Regan asked her why she didn’t leave the scene. She said that she didn’t feel safe leaving on her own. She recalled:

Every time I went to move back I was pushed forward. I didn’t want to turn round and just leave because I was scared of what was going on behind me.

Targeting Bristol’s protesters

The targeting of Charli-Mae is part of the state’s ongoing persecution and repression of the Bristol residents who took to the streets last March.

Bristol Anti-Repression Campaign (BARC), which is made up of a number of the defendants and their supporters, released a statement of support for Charli-Mae.
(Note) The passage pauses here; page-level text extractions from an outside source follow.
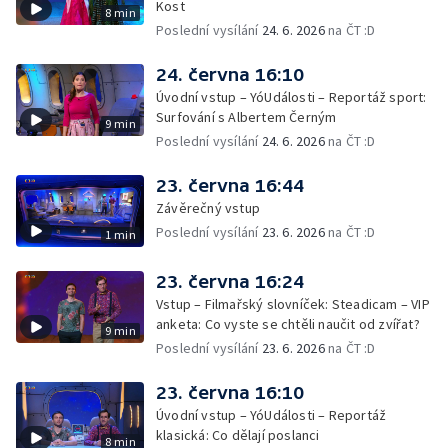
Kost
8 min
Poslední vysílání
24. 6. 2026
na ČT :D
24. června 16:10
Úvodní vstup – YóUdálosti – Reportáž sport:
Surfování s Albertem Černým
9 min
Poslední vysílání
24. 6. 2026
na ČT :D
23. června 16:44
Závěrečný vstup
Poslední vysílání
23. 6. 2026
na ČT :D
1 min
23. června 16:24
Vstup – Filmařský slovníček: Steadicam – VIP
anketa: Co vyste se chtěli naučit od zvířat?
9 min
Poslední vysílání
23. 6. 2026
na ČT :D
23. června 16:10
Úvodní vstup – YóUdálosti – Reportáž
klasická: Co dělají poslanci
8 min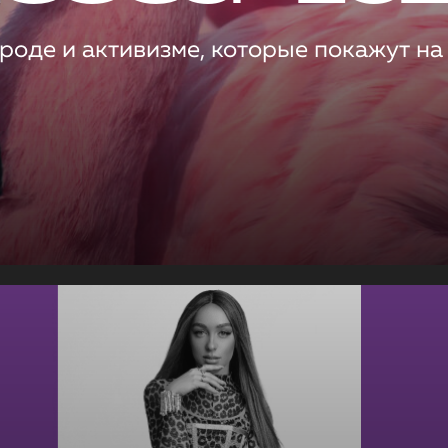
роде и активизме, которые покажут на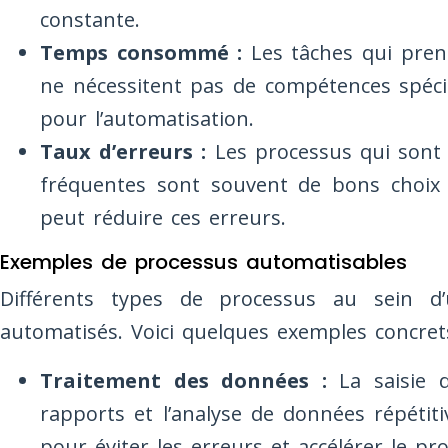
constante.
Temps consommé :
Les tâches qui pre
ne nécessitent pas de compétences spéci
pour l’automatisation.
Taux d’erreurs :
Les processus qui sont 
fréquentes sont souvent de bons choix p
peut réduire ces erreurs.
Exemples de processus automatisables
Différents types de processus au sein d’
automatisés. Voici quelques exemples concret
Traitement des données :
La saisie d
rapports et l’analyse de données répétit
pour éviter les erreurs et accélérer le pr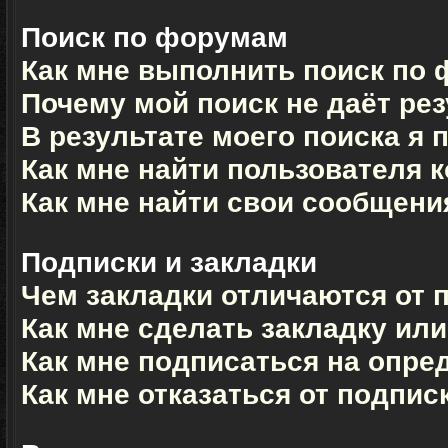
Поиск по форумам
Как мне выполнить поиск по
Почему мой поиск не даёт ре
В результате моего поиска я 
Как мне найти пользователя 
Как мне найти свои сообщени
Подписки и закладки
Чем закладки отличаются от 
Как мне сделать закладку ил
Как мне подписаться на опр
Как мне отказаться от подпис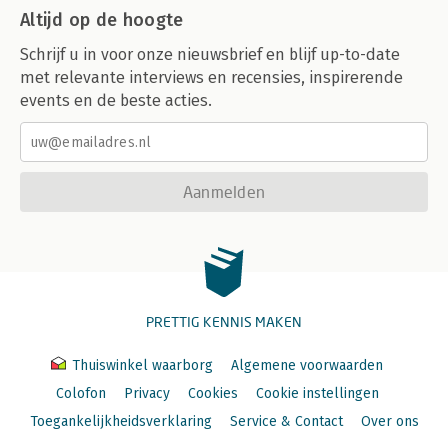
Altijd op de hoogte
Schrijf u in voor onze nieuwsbrief en blijf up-to-date
met relevante interviews en recensies, inspirerende
events en de beste acties.
Aanmelden
PRETTIG KENNIS MAKEN
Thuiswinkel waarborg
Algemene voorwaarden
Colofon
Privacy
Cookies
Cookie instellingen
Toegankelijkheidsverklaring
Service & Contact
Over ons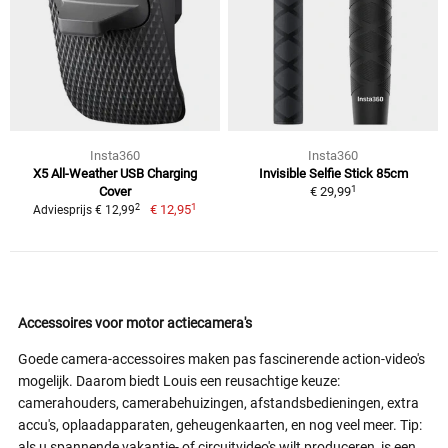
Insta360
Insta360
X5 All-Weather USB Charging
Invisible Selfie Stick 85cm
1
Cover
€ 29,99
1
2
€ 12,95
Adviesprijs € 12,99
Accessoires voor motor actiecamera's
Goede camera-accessoires maken pas fascinerende action-video's
mogelijk. Daarom biedt Louis een reusachtige keuze:
camerahouders, camerabehuizingen, afstandsbedieningen, extra
accu's, oplaadapparaten, geheugenkaarten, en nog veel meer. Tip:
als u spannende vakantie- of circuitvideo's wilt produceren, is een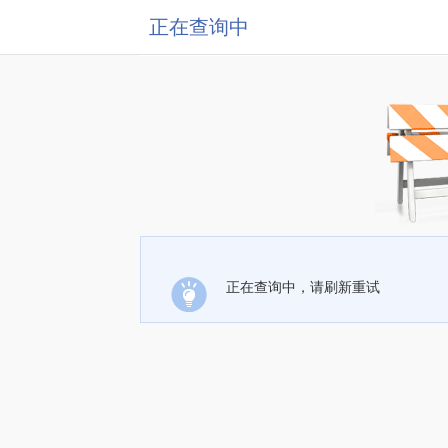
正在查询中
正在查询中，请刷新重试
It said:

The protest took place just days after Sarah Everard’s murder by a police officer. The brutality the police used to shut down the protest reminded us again of the violence of policing. And the aftermath of the protest – the arrests, raids, harsh prison sentences and trumped up charges – reminds us of the violence, sometimes less visible but just as scarring, of the entire criminal justice system.

Harsh prison sentences

BARC continued:

We’ve been disgusted by the number of harsh prison sentences that have been handed out following the protest. We see this as political repression — it’s clear the police and courts are sending out a message that anyone who opposes them will be heavily punished. Last year, Ryan Roberts was given a shocking 14 year sentence for their involvement in the protests, and we’ve seen people receive prison time for ‘crimes’ like nicking a policeman’s hat!

These harsh sentences illustrate how the court system criminalises protest and punishes those who act for social change.

The jury is likely to reach a verdict tomorrow.